On the basis of the records below, report how many lines contain the word "outro". Nothing else should be given.

DATA SECTION Start Marker

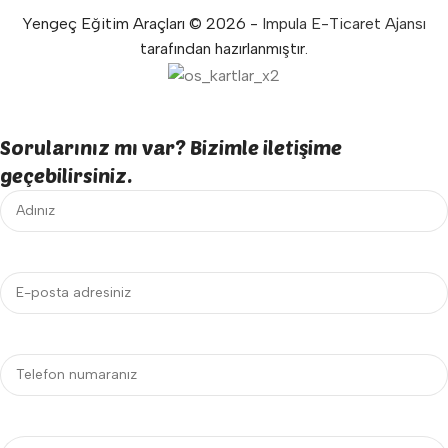
Yengeç Eğitim Araçları © 2026 -
Impula E-Ticaret Ajansı
tarafından hazırlanmıştır.
Sorularınız mı var? Bizimle iletişime
geçebilirsiniz.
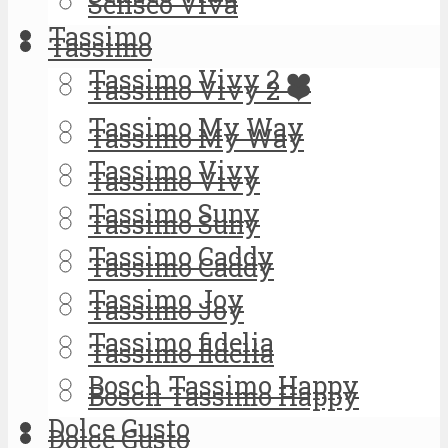
Senseo Viva
Tassimo
Tassimo
Tassimo Vivy 2 ❤️
Tassimo Vivy 2 ❤️
Tassimo My Way
Tassimo My Way
Tassimo Vivy
Tassimo Vivy
Tassimo Suny
Tassimo Suny
Tassimo Caddy
Tassimo Caddy
Tassimo Joy
Tassimo Joy
Tassimo fidelia
Tassimo fidelia
Bosch Tassimo Happy
Bosch Tassimo Happy
Dolce Gusto
Dolce Gusto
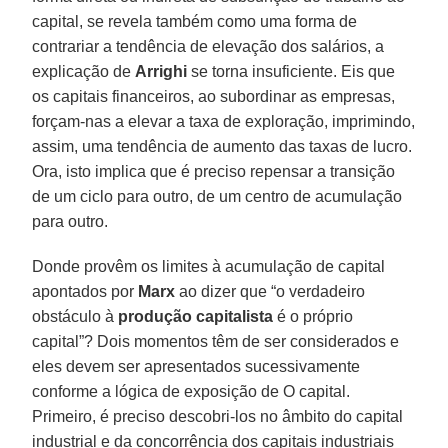
capital, se revela também como uma forma de
contrariar a tendência de elevação dos salários, a
explicação de
Arrighi
se torna insuficiente. Eis que
os capitais financeiros, ao subordinar as empresas,
forçam-nas a elevar a taxa de exploração, imprimindo,
assim, uma tendência de aumento das taxas de lucro.
Ora, isto implica que é preciso repensar a transição
de um ciclo para outro, de um centro de acumulação
para outro.
Donde provêm os limites à acumulação de capital
apontados por
Marx
ao dizer que “o verdadeiro
obstáculo à
produção capitalista
é o próprio
capital”? Dois momentos têm de ser considerados e
eles devem ser apresentados sucessivamente
conforme a lógica de exposição de O capital.
Primeiro, é preciso descobri-los no âmbito do capital
industrial e da concorrência dos capitais industriais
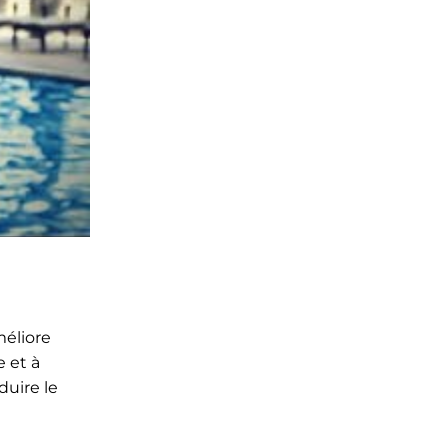
méliore
e et à
duire le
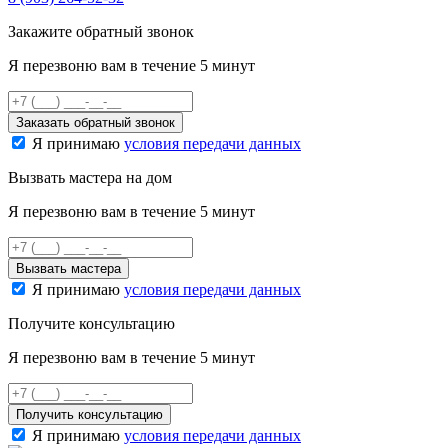
Закажите обратный звонок
Я перезвоню вам в течение 5 минут
Я принимаю
условия передачи данных
Вызвать мастера на дом
Я перезвоню вам в течение 5 минут
Я принимаю
условия передачи данных
Получите консультацию
Я перезвоню вам в течение 5 минут
Я принимаю
условия передачи данных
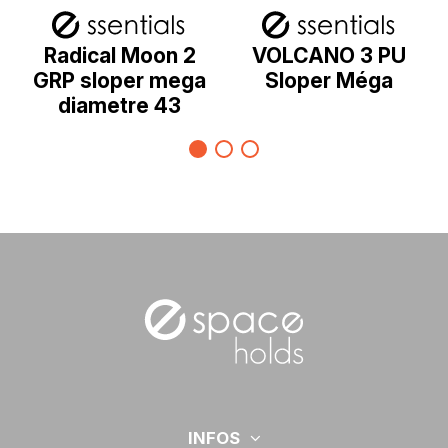
Radical Moon 2
VOLCANO 3 PU
GRP sloper mega
Sloper Méga
diametre 43
INFOS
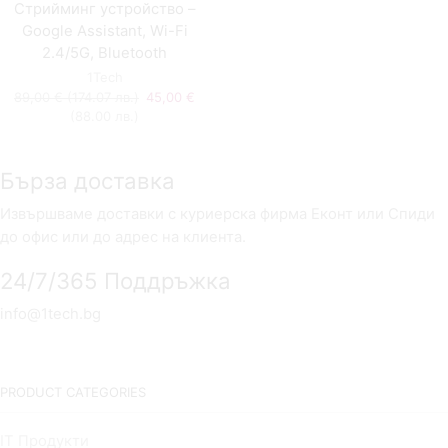
Стрийминг устройство –
Google Assistant, Wi-Fi
2.4/5G, Bluetooth
1Tech
89,00
€
(174.07 лв.)
Original
45,00
€
(88.00 лв.)
Текущата
price
цена
was:
е:
89,00 €
45,00 €
(174.07
Бърза доставка
(88.00
лв.).
лв.).
Извършваме доставки с куриерска фирма Еконт или Спиди
до офис или до адрес на клиента.
24/7/365 Поддръжка
info@1tech.bg
PRODUCT CATEGORIES
IT Продукти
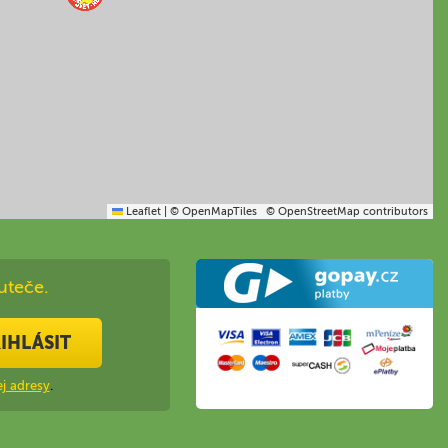
Leaflet
|
© OpenMapTiles
© OpenStreetMap contributors
uteče.
IHLÁSIT
j adresy
.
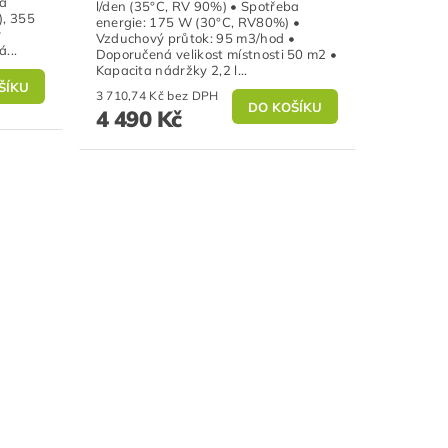
ba
l/den (35°C, RV 90%) • Spotřeba
), 355
energie: 175 W (30°C, RV80%) •
ý
Vzduchový průtok: 95 m3/hod •
...
Doporučená velikost místnosti 50 m2 •
Kapacita nádržky 2,2 l...
3 710,74 Kč bez DPH
4 490 Kč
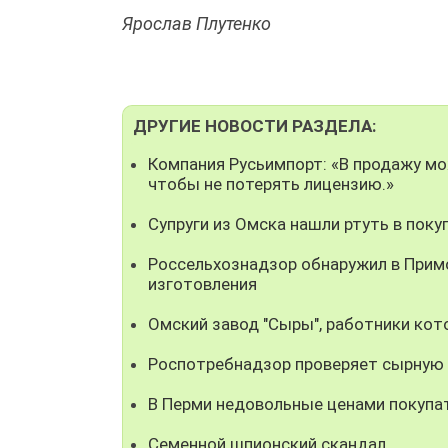
Ярослав Плутенко
ДРУГИЕ НОВОСТИ РАЗДЕЛА:
Компания Русьимпорт: «В продажу мо
чтобы не потерять лицензию.»
Супруги из Омска нашли ртуть в поку
Россельхознадзор обнаружил в Прим
изготовления
Омский завод "Сыры", работники кот
Роспотребнадзор проверяет сырную ф
В Перми недовольные ценами покупа
Семенной шпионский скандал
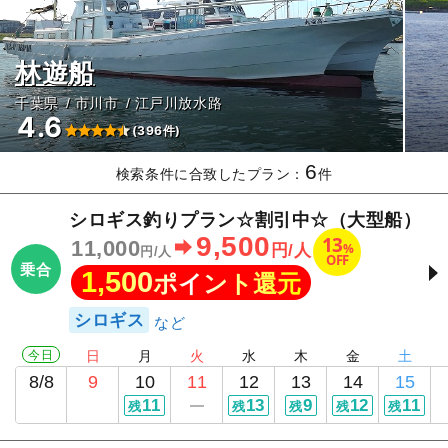
林遊船
千葉県
市川市
江戸川放水路
4.6
(396件)
6
検索条件に合致したプラン：
件
シロギス釣りプラン☆割引中☆（大型船）
9,500
13
11,000
%
円/人
円/人
OFF
乗合
1,500
ポイント還元
シロギス
今日
日
月
火
水
木
金
土
8/8
9
10
11
12
13
14
15
11
13
9
12
11
残
残
残
残
残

DATA SECTION End Marker

• TASK SOLUTION:
2